In the embodiment, the multi-head attention module and the linear two-classifier are used for processing the feature embedded vector in sequence, and then the multi-head attention module and the feature embedded network of the preset deep learning network are trained according to the classification result obtained by processing, so that the accuracy of the prediction result obtained by predicting the target model through the training is higher.
Further, referring to fig. 4, a third embodiment of the risk monitoring method for company-related information according to the present invention is proposed based on the first embodiment of the risk monitoring method for company-related information according to the present invention, and in the third embodiment, the step of obtaining the customer characteristic information of a company and the related characteristic information of the company-related party includes:
step S11, obtaining historical credit default information of a company, creating a training label according to the historical credit default information, obtaining label characteristic information of the company, and forming customer characteristic information by the training label and the label characteristic information;
and step S12, acquiring the association map information of the company, and acquiring the association feature information of the company association party according to the association map information.
Furthermore, when a company transacts business such as loan to a financial institution such as a bank, the company needs to provide characteristic information such as credit investigation, industry and commerce, law, transaction, credit, finance, enterprise owner, early warning, risk and the like to the bank, or an authorized financial institution can directly obtain the characteristic information such as credit investigation, industry and commerce, law, transaction, credit, finance, enterprise owner, early warning, risk and the like of the company through the system, the system can obtain the characteristic information of whether the company has an influence on the default such as credit investigation, industry and commerce, law, transaction, credit, finance, enterprise owner, early warning, risk and the like of the company from a risk information database of the financial institution or a risk information storage unit of the company as label characteristic information, and can also obtain historical credit default information of the company from a risk information database of the financial institution or a risk information storage unit of the company, after obtaining the historical credit default information, the system creates a training label according to the historical credit default condition, for example, if the default condition exists, an identifier 1 is set, and if the default condition does not exist, an identifier 0 is set. And obtaining label characteristic information and a training label, and forming customer characteristic information by the training label and the label characteristic information together, so as to input the customer characteristic information into a preset deep learning network in the subsequent process, and training to obtain an association relation between the training label and the label characteristic information.
It can be understood that, when the evaluation is performed on the financial-related business transaction, the evaluation is not accurate only based on the characteristic information of the current company, and if the company has an associated company such as a subsidiary company or a parent company, the characteristic information of the associated company may also affect the credit capability of the current company. Therefore, the system needs to acquire the association map information of the current company, where the association map information is used to display the relationship between the current company and other companies having an association relationship with the current company, and after acquiring the association map information, the system acquires the association party of the current company through the association map information and acquires the association feature information of the association party.

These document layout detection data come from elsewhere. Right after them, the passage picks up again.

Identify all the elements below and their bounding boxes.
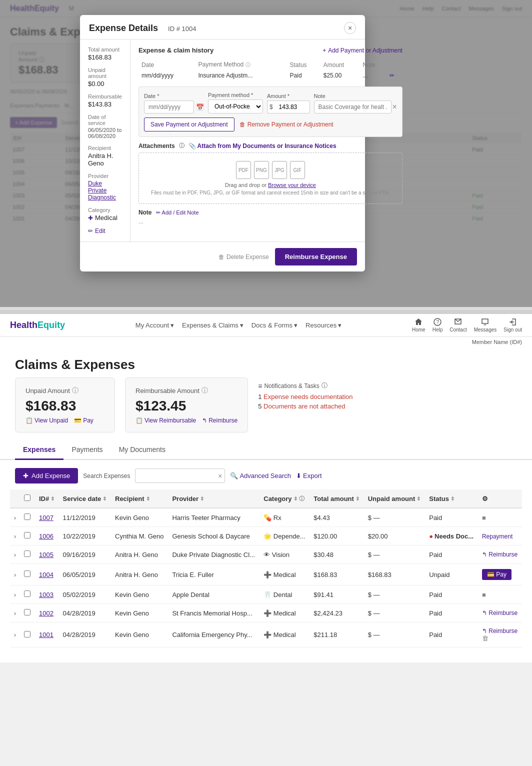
advanced-search-link[interactable]: 🔍 Advanced Search	[230, 472, 291, 480]
pay-icon: 💳	[74, 417, 82, 424]
category-icon-cell: 👁	[264, 551, 270, 558]
clear-note-button[interactable]: ×	[392, 102, 397, 112]
repayment-action[interactable]: Repayment	[482, 533, 512, 540]
nav-docs-forms[interactable]: Docs & Forms ▾	[252, 322, 298, 329]
total-amount-col-header: Total amount ⇕	[310, 490, 364, 508]
chevron-down-icon: ▾	[294, 322, 298, 329]
expense-id-link[interactable]: 1004	[39, 571, 54, 578]
add-expense-button[interactable]: ✚ Add Expense	[15, 468, 78, 484]
delete-expense-button[interactable]: 🗑 Delete Expense	[218, 254, 269, 260]
notification-expense-doc[interactable]: 1 Expense needs documentation	[258, 393, 517, 400]
expense-id-link[interactable]: 1007	[39, 514, 54, 522]
row-expand-button[interactable]: ›	[14, 514, 16, 522]
nav-contact[interactable]: Contact	[450, 318, 466, 332]
nav-help[interactable]: ? Help	[432, 318, 443, 332]
nav-resources[interactable]: Resources ▾	[306, 322, 342, 329]
export-link[interactable]: ⬇ Export	[296, 472, 322, 480]
row-expand-button[interactable]: ›	[14, 572, 16, 578]
add-edit-note-link[interactable]: ✏ Add / Edit Note	[156, 210, 199, 216]
calendar-icon[interactable]: 📅	[196, 104, 204, 111]
edit-history-icon[interactable]: ✏	[390, 72, 394, 79]
trash-action[interactable]: ■	[482, 591, 486, 598]
row-checkbox[interactable]	[24, 609, 30, 616]
sort-icon: ⇕	[416, 496, 420, 502]
status-col-header: Status	[288, 60, 320, 70]
reimburse-link[interactable]: ↰ Reimburse	[202, 417, 238, 424]
provider-link[interactable]: Duke Private Diagnostic	[88, 180, 122, 201]
row-expand-button[interactable]: ›	[14, 610, 16, 617]
unpaid-label: Unpaid Amount	[26, 387, 70, 394]
row-checkbox[interactable]	[24, 514, 30, 520]
reimburse-action[interactable]: ↰ Reimburse	[482, 628, 518, 634]
row-checkbox[interactable]	[24, 590, 30, 597]
search-input[interactable]	[135, 468, 225, 483]
attach-link[interactable]: 📎 Attach from My Documents or Insurance …	[188, 142, 336, 150]
row-expand-button[interactable]: ›	[14, 533, 16, 540]
reimburse-expense-button[interactable]: Reimburse Expense	[275, 248, 357, 266]
save-payment-button[interactable]: Save Payment or Adjustment	[144, 118, 234, 132]
payment-method-select[interactable]: Out-of-Pocke... Insurance Adjustment Oth…	[208, 100, 263, 114]
reimburse-action[interactable]: ↰ Reimburse	[482, 610, 518, 616]
row-checkbox[interactable]	[24, 570, 30, 577]
row-checkbox[interactable]	[24, 532, 30, 538]
total-amount-label: Total amount	[88, 46, 122, 52]
remove-payment-button[interactable]: 🗑 Remove Payment or Adjustment	[240, 121, 334, 128]
nav-my-account[interactable]: My Account ▾	[136, 322, 174, 329]
search-clear-button[interactable]: ×	[218, 472, 222, 480]
tab-my-documents[interactable]: My Documents	[111, 440, 174, 460]
amount-input[interactable]	[275, 100, 310, 114]
action-cell: 💳 Pay	[478, 564, 522, 586]
view-reimbursable-link[interactable]: 📋 View Reimbursable	[136, 417, 196, 424]
file-dropzone[interactable]: PDF PNG JPG GIF Drag and drop or Browse …	[138, 152, 402, 204]
browse-link[interactable]: Browse your device	[268, 182, 316, 188]
reimburse-action[interactable]: ↰ Reimburse	[482, 551, 518, 558]
category-icon-cell: ➕	[264, 571, 272, 578]
reimbursable-value: $143.83	[88, 100, 122, 108]
trash-action[interactable]: ■	[482, 514, 486, 522]
row-expand-button[interactable]: ›	[14, 552, 16, 558]
row-expand-button[interactable]: ›	[14, 592, 16, 598]
expense-id-link[interactable]: 1002	[39, 610, 54, 617]
note-input[interactable]	[314, 100, 392, 114]
nav-messages[interactable]: Messages	[474, 318, 497, 332]
expense-id-link[interactable]: 1003	[39, 591, 54, 598]
trash-action[interactable]: 🗑	[482, 634, 488, 642]
nav-sign-out[interactable]: Sign out	[504, 318, 522, 332]
nav-expenses-claims[interactable]: Expenses & Claims ▾	[182, 322, 244, 329]
expense-id-link[interactable]: 1006	[39, 532, 54, 540]
date-input[interactable]	[144, 100, 194, 114]
nav-home[interactable]: Home	[412, 318, 426, 332]
close-button[interactable]: ×	[344, 22, 356, 34]
add-payment-link[interactable]: + Add Payment or Adjustment	[322, 47, 402, 54]
view-unpaid-link[interactable]: 📋 View Unpaid	[26, 417, 68, 424]
sort-icon: ⇕	[102, 496, 106, 502]
tab-expenses[interactable]: Expenses	[15, 440, 64, 460]
action-cell: Repayment	[478, 527, 522, 546]
modal-id: ID # 1004	[168, 25, 196, 32]
edit-link[interactable]: ✏ Edit	[88, 228, 122, 234]
status-col-header: Status ⇕	[425, 490, 478, 508]
notification-docs-not-attached[interactable]: 5 Documents are not attached	[258, 402, 517, 410]
select-all-checkbox[interactable]	[24, 494, 30, 501]
png-icon: PNG	[254, 161, 269, 179]
action-cell: ■	[478, 508, 522, 527]
category-icon-cell: 🦷	[264, 591, 272, 598]
status-cell: Paid	[425, 622, 478, 648]
tab-payments[interactable]: Payments	[64, 440, 110, 460]
row-checkbox[interactable]	[24, 631, 30, 638]
pay-link[interactable]: 💳 Pay	[74, 417, 94, 424]
row-expand-button[interactable]: ›	[14, 632, 16, 638]
category-cell: ➕ Medical	[260, 564, 310, 586]
unpaid-amount-cell: $20.00	[364, 527, 426, 546]
recipient-cell: Anitra H. Geno	[111, 564, 168, 586]
expand-col-header	[10, 490, 20, 508]
table-row: › 1005 09/16/2019 Anitra H. Geno Duke Pr…	[10, 546, 522, 564]
expense-id-link[interactable]: 1001	[39, 631, 54, 638]
category-cell: 🦷 Dental	[260, 586, 310, 604]
pay-action-button[interactable]: 💳 Pay	[482, 569, 512, 580]
expense-id-link[interactable]: 1005	[39, 551, 54, 558]
status-cell: Paid	[425, 508, 478, 527]
reimbursable-amount: $123.45	[136, 398, 238, 414]
row-checkbox[interactable]	[24, 550, 30, 557]
unpaid-amount-card: Unpaid Amount ⓘ $168.83 📋 View Unpaid 💳 …	[15, 378, 115, 432]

Further, the step of obtaining the associated feature information of the company associated party according to the associated map information includes:
step S121, identifying the related party of the company according to the related map information;
and step S122, acquiring the associated characteristic information of the associated party.
Further, after obtaining the associated map information, the system may identify other companies associated with the current company from the associated map information, use the other companies associated with the current company as associated parties, obtain characteristic information of security, upstream and downstream, same entity controller, same legal person representative, litigation, transaction, external investment, share right, etc. of the associated parties, obtain characteristic information of credit investigation, industry quotient, law, transaction, credit, finance, business owner, early warning, risk, etc. of the associated parties, and combine the characteristic information of security, upstream and downstream, same entity controller, same legal person representative, litigation, transaction, external investment, share right, etc. and the characteristic information of credit investigation, industry quotient, law, transaction, credit, finance, business owner, early warning, risk, etc. to form associated characteristic information of the associated parties.
In the embodiment, the client characteristic information of the company and the associated characteristic information of the company associated party are obtained, and the characteristic embedding vector obtained by performing characteristic embedding extraction on the risk information of the company and the associated party through a preset deep learning network is more accurate through the client characteristic information generated by the training label and the associated characteristic information of the associated party. Furthermore, the model interpretability module gives risk influence factors with interpretability, and the persuasion of company associated risk monitoring conclusion can be improved.
Further, referring to fig. 5, a fourth embodiment of the risk monitoring method for company-related information according to the present invention is proposed based on the first embodiment of the risk monitoring method for company-related information according to the present invention, and in the fourth embodiment, after the step of obtaining the feature information to be evaluated of the company to be evaluated, the method further includes:
and S100, calculating the contribution degree of the characteristic information to be evaluated through a model explanatory module to generate associated risk monitoring information.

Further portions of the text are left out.